[Data supplied]

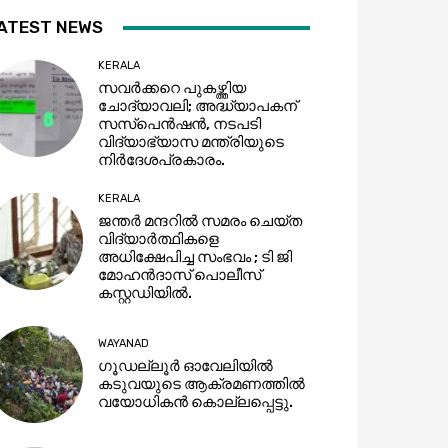
ATEST NEWS
KERALA
സവര്‍ക്കറെ പുകഴ്ത്തിയ
ചോദ്യാവലി; അദ്ധ്യാപകന്
സസ്‌പെൻഷൻ, നടപടി
വിദ്യാഭ്യാസ മന്ത്രിയുടെ
നിര്‍ദേശപ്രകാരം.
KERALA
ജന്തര്‍ മന്ദറില്‍ സമരം ചെയ്ത
വിദ്യാര്‍ത്ഥികളെ
അധിക്ഷേപിച്ച സംഭവം ; ടി ജി
മോഹൻദാസ് പൊലീസ്
കസ്റ്റഡിയില്‍.
WAYANAD
ഗൂഡല്ലൂർ ഓവേലിയിൽ
കടുവയുടെ ആക്രമണത്തിൽ
വയോധികൻ കൊല്ലപ്പെട്ടു.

[Assignment]
If pictures appear among the records, do not carry them over; retype the rest exactly.

[Task output]
ATEST NEWS
KERALA
സവര്‍ക്കറെ പുകഴ്ത്തിയ
ചോദ്യാവലി; അദ്ധ്യാപകന്
സസ്‌പെൻഷൻ, നടപടി
വിദ്യാഭ്യാസ മന്ത്രിയുടെ
നിര്‍ദേശപ്രകാരം.
KERALA
ജന്തര്‍ മന്ദറില്‍ സമരം ചെയ്ത
വിദ്യാര്‍ത്ഥികളെ
അധിക്ഷേപിച്ച സംഭവം ; ടി ജി
മോഹൻദാസ് പൊലീസ്
കസ്റ്റഡിയില്‍.
WAYANAD
ഗൂഡല്ലൂർ ഓവേലിയിൽ
കടുവയുടെ ആക്രമണത്തിൽ
വയോധികൻ കൊല്ലപ്പെട്ടു.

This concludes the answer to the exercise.